La cathédrale Saint André de Bordeaux a été spécialement réaménagée avec la percée d’une porte latérale avant ce samedi 28 novembre 1615. Il est vrai que ce n’est pas tous les jours que l’édifice accueille un mariage royal. Il faut en effet unir, par nécessité politique et après des décennies d’affrontements religieux les royaumes de France et d’Espagne. Ainsi en a décidé Marie de Médicis veuve d’Henri IV et régente du royaume. Une forte délégation de la cour est descendue de Paris pour se retrouver au début d’un hiver pour le moins rigoureux sur l’Aquitaine autour de Louis XIII l’époux promis à Anne d’Autriche fille du très catholique souverain d’Espagne. Le fameux échange des princesses entre la France et l’Espagne a eu lieu sur l’île des faisans au centre de la Bidassoa quelques semaines auparavant.

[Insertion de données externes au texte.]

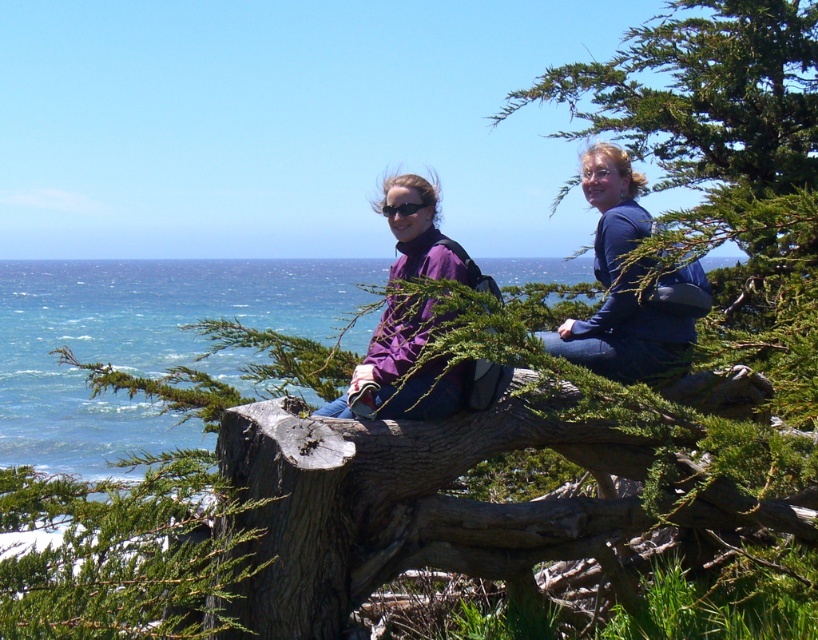 In the scene shown: You are trying to locate the purple matte jacket at center in the image. Based on the scene, where would you find it relative to the blue water at upper left?

The purple matte jacket at center is positioned to the right of the blue water at upper left.

You are an observer looking at the two individuals sitting on the tree branch. Both are wearing purple jackets. Which jacket, the purple fabric jacket at center or the purple matte jacket at center, appears taller when viewed from your perspective?

The purple fabric jacket at center appears taller than the purple matte jacket at center.

You are trying to locate the purple fabric jacket at center on the weathered tree branch. Based on the coordinates provided, is it closer to the edge of the branch or the trunk?

The purple fabric jacket at center is located at point (x=628, y=285). Since the coordinates are relative to the branch, with 0 being the trunk and 1 the edge, the jacket is closer to the edge of the branch as 0.769 is closer to 1 than 0. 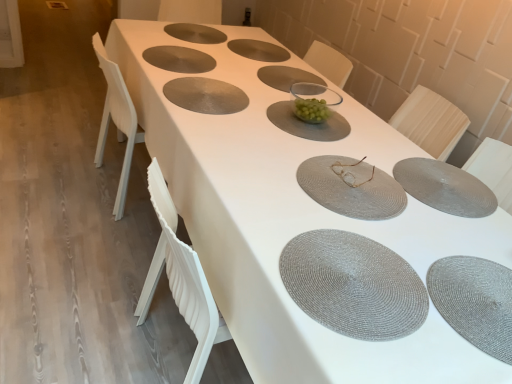 Locate an element on the screen. This screenshot has width=512, height=384. spots to the right of gold metallic glasses at center, which is the fourth tableware from bottom to top is located at coordinates (409, 180). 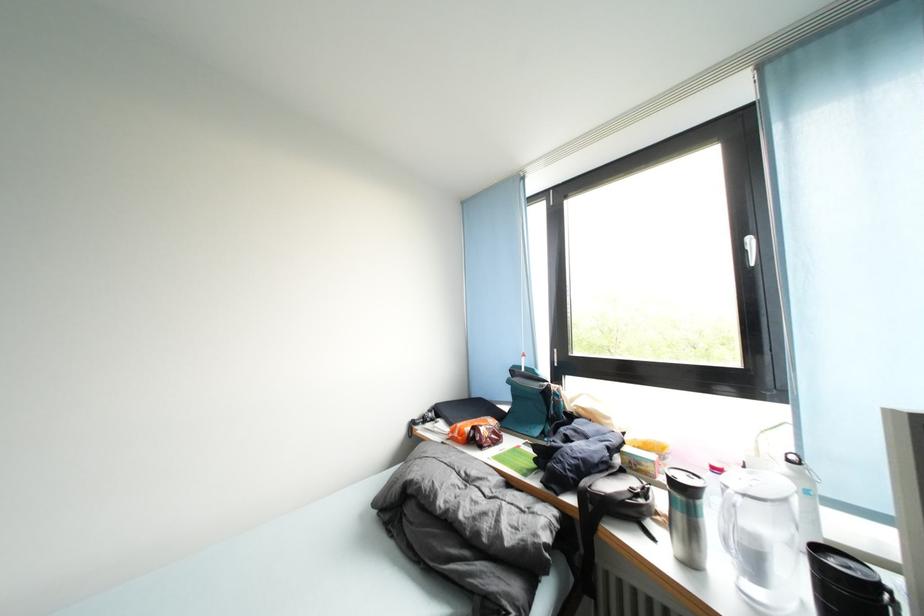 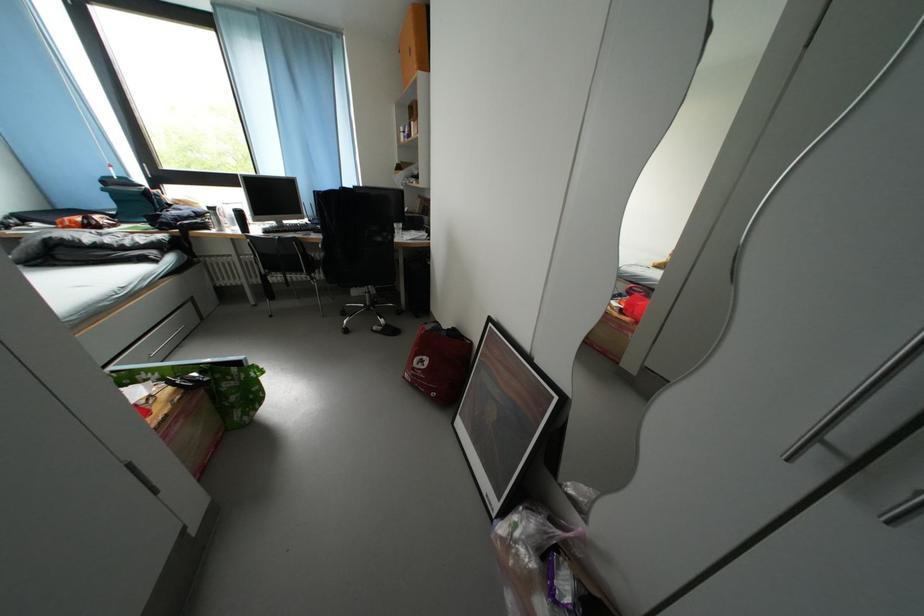 Question: I am providing you with two images of the same scene from different viewpoints. After the viewpoint changes to image2, which objects are now occluded?

Choices:
 (A) chair sitting surface
 (B) metal drawer handle
 (C) blue door hanger
 (D) backpack top handle

Answer: (D) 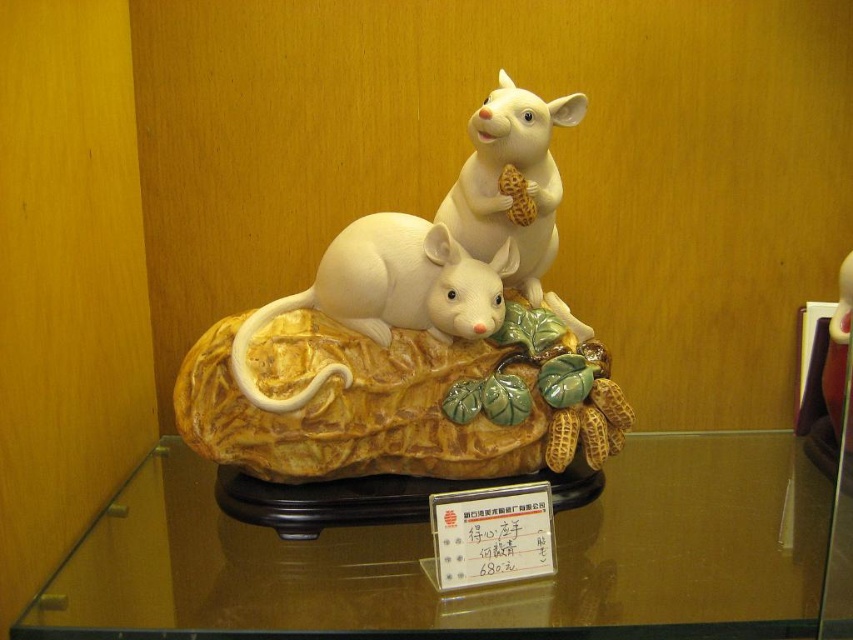 You are placing a small decorative item on the transparent glass table at center. The white glossy mouse at center is already on the table. Where should you place the new item so it doesn not block the mouse?

The transparent glass table at center is below white glossy mouse at center, so placing the new item on the table surface away from the mouse would ensure it doesn not block the mouse.

You are arranging a display in a gallery and need to place a new sculpture on the transparent glass table at center. However, there is a white glossy mouse at center already on the table. Where should you place the new sculpture so it doesn not block the view of the mouse?

Place the new sculpture to the left of the white glossy mouse at center since the transparent glass table at center is to the right of it, so placing it there will keep the mouse visible.

You are an art curator arranging the display. You notice the white glossy mice at center and the white glossy mouse at center in the sculpture. Which one is positioned lower in the scene?

The white glossy mice at center is positioned lower than the white glossy mouse at center according to the description. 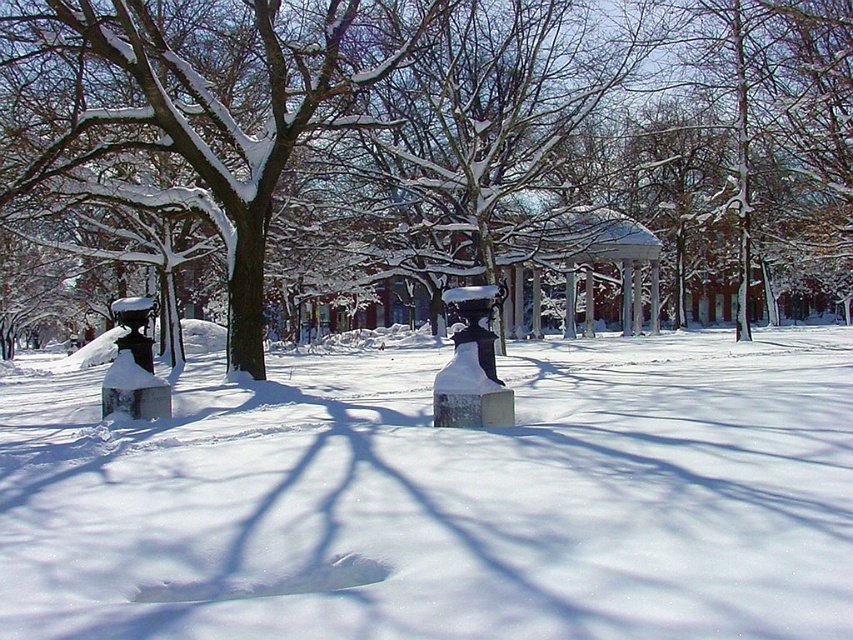 Is white matte snow at center smaller than snow-covered tree at center?

Indeed, white matte snow at center has a smaller size compared to snow-covered tree at center.

Between point (567, 614) and point (456, 248), which one is positioned behind?

Point (456, 248)

What are the coordinates of `white matte snow at center` in the screenshot? It's located at (444, 499). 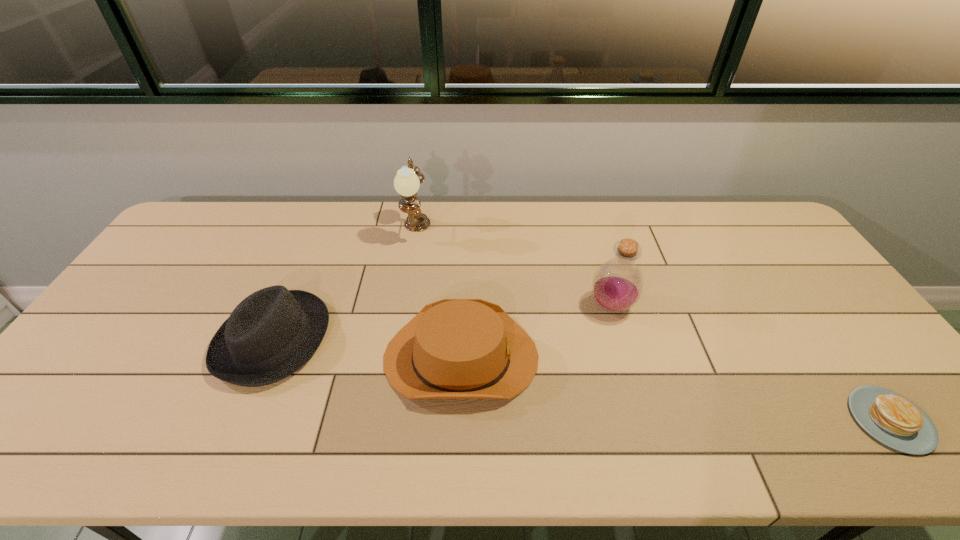 You are a GUI agent. You are given a task and a screenshot of the screen. Output one action in this format:
    pyautogui.click(x=<x>, y=<y>)
    Task: Click on the vacant space located 0.080m on the front of the fedora
    This screenshot has width=960, height=540.
    Given the screenshot: What is the action you would take?
    pyautogui.click(x=237, y=423)

At what (x,y) coordinates should I click in order to perform the action: click on blank area located 0.340m on the front-facing side of the second shortest object. Please return your answer as a coordinate pair (x, y). This screenshot has width=960, height=540. Looking at the image, I should click on (669, 357).

Where is `free space located on the left of the rightmost object`? The height and width of the screenshot is (540, 960). free space located on the left of the rightmost object is located at coordinates (827, 420).

Image resolution: width=960 pixels, height=540 pixels. In order to click on object at the far edge in this screenshot , I will do `click(407, 181)`.

At what (x,y) coordinates should I click in order to perform the action: click on object that is at the near edge. Please return your answer as a coordinate pair (x, y). Looking at the image, I should click on (891, 418).

Image resolution: width=960 pixels, height=540 pixels. In order to click on object that is at the right edge in this screenshot , I will do `click(891, 418)`.

The height and width of the screenshot is (540, 960). What are the coordinates of `object located in the near right corner section of the desktop` in the screenshot? It's located at (891, 418).

You are a GUI agent. You are given a task and a screenshot of the screen. Output one action in this format:
    pyautogui.click(x=<x>, y=<y>)
    Task: Click on the blank space at the far edge of the desktop
    The width and height of the screenshot is (960, 540).
    Given the screenshot: What is the action you would take?
    pyautogui.click(x=628, y=230)

At what (x,y) coordinates should I click in order to perform the action: click on vacant space at the near edge of the desktop. Please return your answer as a coordinate pair (x, y). The height and width of the screenshot is (540, 960). Looking at the image, I should click on (461, 455).

Image resolution: width=960 pixels, height=540 pixels. Find the location of `blank space at the left edge of the desktop`. blank space at the left edge of the desktop is located at coordinates (181, 281). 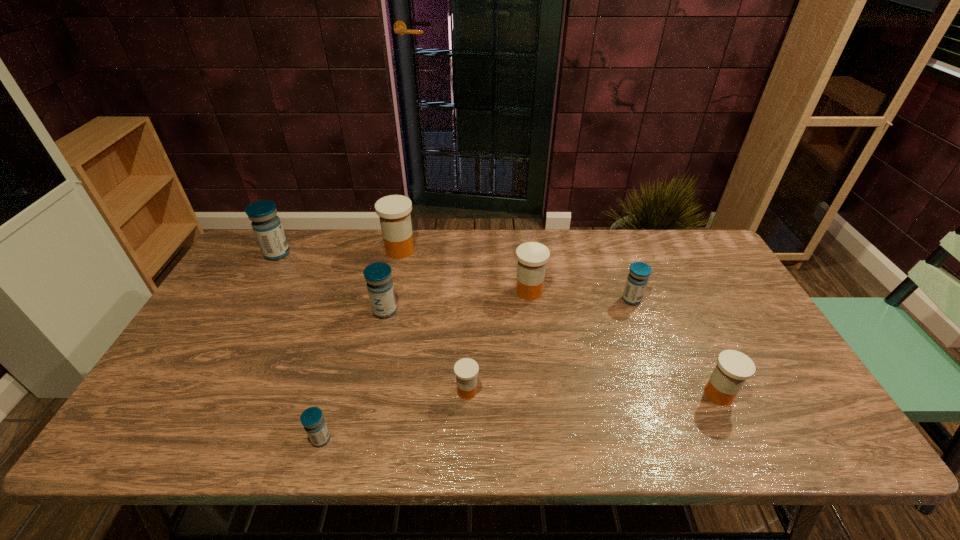 At what (x,y) coordinates should I click in order to perform the action: click on empty space that is in between the third smallest blue medicine and the fourth object from right to left. Please return your answer as a coordinate pair (x, y). The height and width of the screenshot is (540, 960). Looking at the image, I should click on (426, 351).

Locate an element on the screen. The height and width of the screenshot is (540, 960). free space between the rightmost orange medicine and the seventh medicine from left to right is located at coordinates (675, 347).

Where is `empty space that is in between the nearest medicine and the second blue medicine from right to left`? empty space that is in between the nearest medicine and the second blue medicine from right to left is located at coordinates (353, 375).

In order to click on the closest object to the second blue medicine from right to left in this screenshot , I will do `click(394, 211)`.

Choose which object is the sixth nearest neighbor to the second biggest blue medicine. Please provide its 2D coordinates. Your answer should be formatted as a tuple, i.e. [(x, y)], where the tuple contains the x and y coordinates of a point satisfying the conditions above.

[(639, 272)]

Find the location of `medicine that is the fifth closest one to the farthest blue medicine`. medicine that is the fifth closest one to the farthest blue medicine is located at coordinates (532, 257).

Identify which medicine is the seventh nearest to the third object from right to left. Please provide its 2D coordinates. Your answer should be formatted as a tuple, i.e. [(x, y)], where the tuple contains the x and y coordinates of a point satisfying the conditions above.

[(266, 225)]

Where is `the fourth closest blue medicine to the second orange medicine from right to left`? The height and width of the screenshot is (540, 960). the fourth closest blue medicine to the second orange medicine from right to left is located at coordinates (266, 225).

Identify which blue medicine is the second closest to the biggest orange medicine. Please provide its 2D coordinates. Your answer should be formatted as a tuple, i.e. [(x, y)], where the tuple contains the x and y coordinates of a point satisfying the conditions above.

[(266, 225)]

At what (x,y) coordinates should I click in order to perform the action: click on orange medicine that is the third closest to the third blue medicine from left to right. Please return your answer as a coordinate pair (x, y). Looking at the image, I should click on (532, 257).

A Créon, au marché du mercredi devenu extraordinairement prospère nul n’a ces détails de cet arrangement entre les grands de ce monde même si le Prieur de l’abbaye à la tutelle de laquelle a définitivement échappé totalement la ville bastide a été convié à la cérémonie. Il sera l’un des religieux qui officiera aux cotés des plus hauts dignitaires de l’église française et espagnole. Tout a été embellie et même magnifiée pour l’événement.
Les marchands créonnais ont transféré tout ce qu’il y avait comme victuailles disponibles et des hommes ont été mandés pour participer aux grands travaux. Des arcs de triomphe ont en effet été dressés dans les rues et des aires de jeux, de tournois ont été aménagés et décorés avant que les deux cours fassent une entrée triomphale en ville le 28 novembre derrière les futurs époux par la porte dans une ambiance. On est venu de loin pour assister à ce qui devient une fête grandiose à laquelle le peuple a partiellement accès.
Fiancés par procuration dès l’âge de 10 ans par leurs parents les époux ont le même âge : 14 ans ! Deux enfants pris en otages par les arrangements politiques de Catherine de Médicis, femme à poigne, qui souhaite donner un signe fort aux catholiques après l’assassinat d’Henri IV et la publication du fameux Edit de Nantes. La bénédiction leur sera donnée le 25 novembre 1915 dans un faste exceptionnel.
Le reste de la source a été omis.